▶ **What the task asks**
Output only an exact transcription of the line containing "Feedbackgespräche" and all lines that follow it in the data below.

▶ **Input material**
------------------------------------------------------------

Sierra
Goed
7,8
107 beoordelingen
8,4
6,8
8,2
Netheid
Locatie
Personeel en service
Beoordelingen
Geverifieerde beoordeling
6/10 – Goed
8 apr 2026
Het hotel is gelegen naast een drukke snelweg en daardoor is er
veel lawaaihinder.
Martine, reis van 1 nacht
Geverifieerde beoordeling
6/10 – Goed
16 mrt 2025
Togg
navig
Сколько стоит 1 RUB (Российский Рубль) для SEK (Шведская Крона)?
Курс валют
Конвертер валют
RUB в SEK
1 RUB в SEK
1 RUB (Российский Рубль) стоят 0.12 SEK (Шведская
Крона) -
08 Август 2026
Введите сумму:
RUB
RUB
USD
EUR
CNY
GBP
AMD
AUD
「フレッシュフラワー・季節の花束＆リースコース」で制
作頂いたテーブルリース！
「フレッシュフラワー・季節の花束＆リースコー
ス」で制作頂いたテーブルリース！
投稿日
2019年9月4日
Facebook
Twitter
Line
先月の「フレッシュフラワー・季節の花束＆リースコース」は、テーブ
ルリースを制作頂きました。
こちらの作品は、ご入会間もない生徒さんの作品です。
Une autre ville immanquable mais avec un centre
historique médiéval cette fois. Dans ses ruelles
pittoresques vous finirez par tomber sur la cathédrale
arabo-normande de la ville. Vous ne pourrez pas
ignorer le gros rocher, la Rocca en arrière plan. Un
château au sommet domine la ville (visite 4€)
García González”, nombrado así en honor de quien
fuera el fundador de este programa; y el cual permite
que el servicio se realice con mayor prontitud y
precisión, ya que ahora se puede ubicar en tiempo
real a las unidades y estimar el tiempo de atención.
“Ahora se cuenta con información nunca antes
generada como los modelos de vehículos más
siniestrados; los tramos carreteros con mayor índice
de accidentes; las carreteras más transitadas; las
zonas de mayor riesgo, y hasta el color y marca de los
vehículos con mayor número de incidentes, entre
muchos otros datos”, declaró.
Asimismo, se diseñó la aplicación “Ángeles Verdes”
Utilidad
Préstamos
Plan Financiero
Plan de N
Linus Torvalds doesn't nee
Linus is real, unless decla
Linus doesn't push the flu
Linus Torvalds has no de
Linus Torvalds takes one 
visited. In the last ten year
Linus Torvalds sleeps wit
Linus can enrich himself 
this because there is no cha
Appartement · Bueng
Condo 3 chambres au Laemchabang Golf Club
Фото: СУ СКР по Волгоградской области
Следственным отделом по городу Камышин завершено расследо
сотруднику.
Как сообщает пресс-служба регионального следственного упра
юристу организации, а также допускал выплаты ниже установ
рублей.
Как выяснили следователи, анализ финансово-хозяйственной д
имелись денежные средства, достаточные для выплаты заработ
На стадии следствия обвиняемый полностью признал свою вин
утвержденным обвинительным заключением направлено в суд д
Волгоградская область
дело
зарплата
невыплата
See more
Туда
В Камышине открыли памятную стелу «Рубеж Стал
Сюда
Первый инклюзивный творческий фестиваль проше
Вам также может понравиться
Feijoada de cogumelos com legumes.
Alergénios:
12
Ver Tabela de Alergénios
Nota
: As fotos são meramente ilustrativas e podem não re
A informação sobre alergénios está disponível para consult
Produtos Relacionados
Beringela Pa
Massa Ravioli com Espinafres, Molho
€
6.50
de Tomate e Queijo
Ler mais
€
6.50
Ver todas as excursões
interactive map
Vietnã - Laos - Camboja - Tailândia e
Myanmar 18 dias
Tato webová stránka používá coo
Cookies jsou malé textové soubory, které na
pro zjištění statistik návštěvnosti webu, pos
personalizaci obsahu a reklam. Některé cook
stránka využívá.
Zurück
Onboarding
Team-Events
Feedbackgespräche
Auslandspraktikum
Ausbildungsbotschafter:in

------------------------------------------------------------

▶ **Response to the exercise**
Feedbackgespräche
Auslandspraktikum
Ausbildungsbotschafter:in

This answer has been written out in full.